§ **Your objective**:
When you reach the line that contains "murciélagos y focas." in the data below, start reproducing lines exactly, and stop after the line that contains "puerta? Con las".

Saved entries

* * *

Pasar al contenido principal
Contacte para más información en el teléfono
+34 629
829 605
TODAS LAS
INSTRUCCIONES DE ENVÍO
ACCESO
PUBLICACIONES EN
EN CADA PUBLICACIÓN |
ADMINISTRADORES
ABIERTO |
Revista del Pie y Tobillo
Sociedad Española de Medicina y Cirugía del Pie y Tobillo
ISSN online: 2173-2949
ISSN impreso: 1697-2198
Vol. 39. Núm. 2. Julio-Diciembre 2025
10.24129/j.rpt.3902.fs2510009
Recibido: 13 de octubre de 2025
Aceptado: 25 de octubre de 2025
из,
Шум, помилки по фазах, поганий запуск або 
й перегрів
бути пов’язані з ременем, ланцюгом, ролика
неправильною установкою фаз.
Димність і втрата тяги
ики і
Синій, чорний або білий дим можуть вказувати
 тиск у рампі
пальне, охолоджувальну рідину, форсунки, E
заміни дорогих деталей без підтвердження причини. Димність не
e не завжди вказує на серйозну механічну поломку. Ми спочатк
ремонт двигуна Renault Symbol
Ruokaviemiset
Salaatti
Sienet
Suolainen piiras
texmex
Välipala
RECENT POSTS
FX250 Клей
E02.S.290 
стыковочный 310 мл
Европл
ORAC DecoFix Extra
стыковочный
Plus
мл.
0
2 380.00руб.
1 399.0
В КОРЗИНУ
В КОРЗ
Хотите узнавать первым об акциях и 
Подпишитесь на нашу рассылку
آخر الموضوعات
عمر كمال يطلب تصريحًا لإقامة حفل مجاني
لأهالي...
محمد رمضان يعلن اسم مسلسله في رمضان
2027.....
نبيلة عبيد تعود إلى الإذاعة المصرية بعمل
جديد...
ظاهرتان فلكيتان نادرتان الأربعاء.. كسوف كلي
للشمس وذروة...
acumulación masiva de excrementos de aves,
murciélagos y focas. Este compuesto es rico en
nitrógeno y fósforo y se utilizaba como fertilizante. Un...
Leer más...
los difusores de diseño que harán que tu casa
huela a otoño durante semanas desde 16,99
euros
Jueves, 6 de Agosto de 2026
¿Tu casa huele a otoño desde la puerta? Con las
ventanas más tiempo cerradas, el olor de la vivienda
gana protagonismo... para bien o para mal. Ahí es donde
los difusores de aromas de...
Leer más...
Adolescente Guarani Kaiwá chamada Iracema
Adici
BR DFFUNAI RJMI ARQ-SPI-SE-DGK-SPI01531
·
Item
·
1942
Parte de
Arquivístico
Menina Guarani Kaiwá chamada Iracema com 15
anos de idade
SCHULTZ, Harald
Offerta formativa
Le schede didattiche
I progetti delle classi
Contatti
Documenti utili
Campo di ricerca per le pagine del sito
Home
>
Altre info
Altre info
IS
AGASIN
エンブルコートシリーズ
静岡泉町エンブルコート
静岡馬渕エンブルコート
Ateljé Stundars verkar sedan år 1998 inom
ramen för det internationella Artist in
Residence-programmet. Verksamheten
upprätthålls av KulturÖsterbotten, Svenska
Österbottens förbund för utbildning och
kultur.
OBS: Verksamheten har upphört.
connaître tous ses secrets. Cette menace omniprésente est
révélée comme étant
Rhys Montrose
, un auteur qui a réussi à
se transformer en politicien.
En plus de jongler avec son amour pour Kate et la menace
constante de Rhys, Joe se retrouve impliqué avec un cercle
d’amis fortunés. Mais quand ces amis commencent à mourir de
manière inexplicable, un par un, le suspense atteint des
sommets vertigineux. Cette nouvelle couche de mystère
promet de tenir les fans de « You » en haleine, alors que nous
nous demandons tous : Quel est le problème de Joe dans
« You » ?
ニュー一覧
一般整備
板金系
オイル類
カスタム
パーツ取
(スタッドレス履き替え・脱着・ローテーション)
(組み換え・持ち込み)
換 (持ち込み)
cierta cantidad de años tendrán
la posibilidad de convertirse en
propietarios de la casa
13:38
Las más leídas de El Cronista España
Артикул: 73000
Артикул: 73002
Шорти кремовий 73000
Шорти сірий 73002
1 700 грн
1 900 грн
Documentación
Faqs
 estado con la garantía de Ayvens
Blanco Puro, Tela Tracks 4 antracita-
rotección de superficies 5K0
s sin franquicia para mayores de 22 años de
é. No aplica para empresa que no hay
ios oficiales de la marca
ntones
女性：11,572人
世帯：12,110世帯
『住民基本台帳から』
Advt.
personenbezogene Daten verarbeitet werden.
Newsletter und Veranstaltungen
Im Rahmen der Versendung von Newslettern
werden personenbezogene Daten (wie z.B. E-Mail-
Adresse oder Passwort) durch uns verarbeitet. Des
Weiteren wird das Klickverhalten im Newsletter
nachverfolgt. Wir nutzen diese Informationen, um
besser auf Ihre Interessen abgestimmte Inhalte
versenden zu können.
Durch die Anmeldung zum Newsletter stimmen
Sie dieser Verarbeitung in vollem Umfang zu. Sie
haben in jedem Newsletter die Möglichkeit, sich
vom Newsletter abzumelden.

* * *

§ **Answer**:
murciélagos y focas. Este compuesto es rico en
nitrógeno y fósforo y se utilizaba como fertilizante. Un...
Leer más...
los difusores de diseño que harán que tu casa
huela a otoño durante semanas desde 16,99
euros
Jueves, 6 de Agosto de 2026
¿Tu casa huele a otoño desde la puerta? Con las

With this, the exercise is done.